Supported by NIH 2R01HD040289-15A1
Cerebellar damage impairs movement coordination and adaptive motor learning abilities, making actions like reaching inaccurate and very difficult to control. There are currently no medications that systematically improve cerebellar movement incoordination or `ataxia', making rehabilitation therapy the main treatment option. Yet, people with ataxia are notoriously difficult to treat with physical therapy, likely due to the fact that they are limited in their ability to learn new movement patterns. The studies proposed here address this challenge through the development of a staged, individualized approach to understanding if distinct interventions will be helpful to different people. We will use mathematical modeling of patient-specific movement deficits, alternative learning mechanisms, and robotic control of reaching to test whether we can systematically reduce arm ataxia. In Aim 1, we will determine if reinforcement based motor learning can be used as an alternative strategy in people with cerebellar damage. Our preliminary data show that reinforcement based motor learning is much more effective than adaptive motor learning for reaching movements in people with ataxia. We will test whether this can be used to change complex elements of 3D reaching that are more clinically meaningful for people with ataxia. In Aim 2, we will test whether long-term reinforcement-based training can reduce ataxia and improve 3D reaching performance. Here we will test whether people who show learning via reinforcement on a single day in Aim 1. We will determine if they benefit more from a 2-week course of virtual reality-based reinforcement reach training compared to 2 weeks of standard reaching practice. We will study how training transfers to natural reaching movements (i.e. those outside of the virtual reality environment) and clinical rating scales of arm ataxia and function. In Aim 3, we will develop compensatory robotic assistance for people with ataxia based on individualized models of cerebellar function. This is essential for individuals with the most severe ataxia and learning problems who do not learn at all in Aim 1. In sum, this proposal provides a scientific framework for determining an individual's motor learning potential for rehabilitation versus the need for intelligent compensatory robotic assistance. Our overarching goal is to provide a foundation for devising and choosing new rehabilitation strategies.

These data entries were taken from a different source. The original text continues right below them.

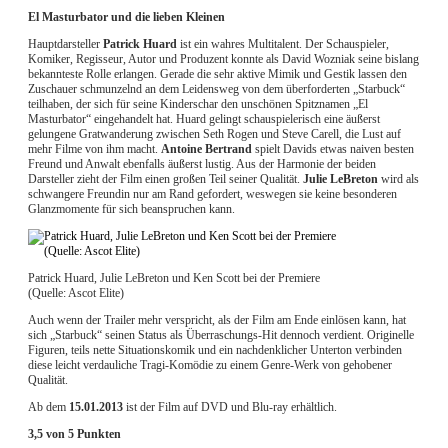
El Masturbator und die lieben Kleinen
Hauptdarsteller
Patrick Huard
ist ein wahres Multitalent. Der Schauspieler,
Komiker, Regisseur, Autor und Produzent konnte als David Wozniak seine bislang
bekannteste Rolle erlangen. Gerade die sehr aktive Mimik und Gestik lassen den
Zuschauer schmunzelnd an dem Leidensweg von dem überforderten „Starbuck“
teilhaben, der sich für seine Kinderschar den unschönen Spitznamen „El
Masturbator“ eingehandelt hat. Huard gelingt schauspielerisch eine äußerst
gelungene Gratwanderung zwischen Seth Rogen und Steve Carell, die Lust auf
mehr Filme von ihm macht.
Antoine Bertrand
spielt Davids etwas naiven besten
Freund und Anwalt ebenfalls äußerst lustig. Aus der Harmonie der beiden
Darsteller zieht der Film einen großen Teil seiner Qualität.
Julie LeBreton
wird als
schwangere Freundin nur am Rand gefordert, weswegen sie keine besonderen
Glanzmomente für sich beanspruchen kann.
Patrick Huard, Julie LeBreton und Ken Scott bei der Premiere
(Quelle: Ascot Elite)
Auch wenn der Trailer mehr verspricht, als der Film am Ende einlösen kann, hat
sich „Starbuck“ seinen Status als Überraschungs-Hit dennoch verdient. Originelle
Figuren, teils nette Situationskomik und ein nachdenklicher Unterton verbinden
diese leicht verdauliche Tragi-Komödie zu einem Genre-Werk von gehobener
Qualität.
Ab dem
15.01.2013
ist der Film auf DVD und Blu-ray erhältlich.
3,5 von 5 Punkten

In this project, we will determine whether people with cerebellar damage can 1) learn to improve reaching on a short time scale using a motor learning mechanism that does not rely on the cerebellum, 2) improve long term reaching performance from weeks of training and 3) benefit from individualized robotic assistance for reaching. We hypothesize that many people with mild to moderate cerebellar ataxia can learn on short and long time scales using a reinforcement motor learning mechanism, and this may benefit them over weeks of training. We think that individuals with the most severe ataxia might benefit most from robotic assistance that is tailored to help their specific pattern of incoordination. We will use a staged testing strategy to determine which of these might be most useful for individuals with ataxia.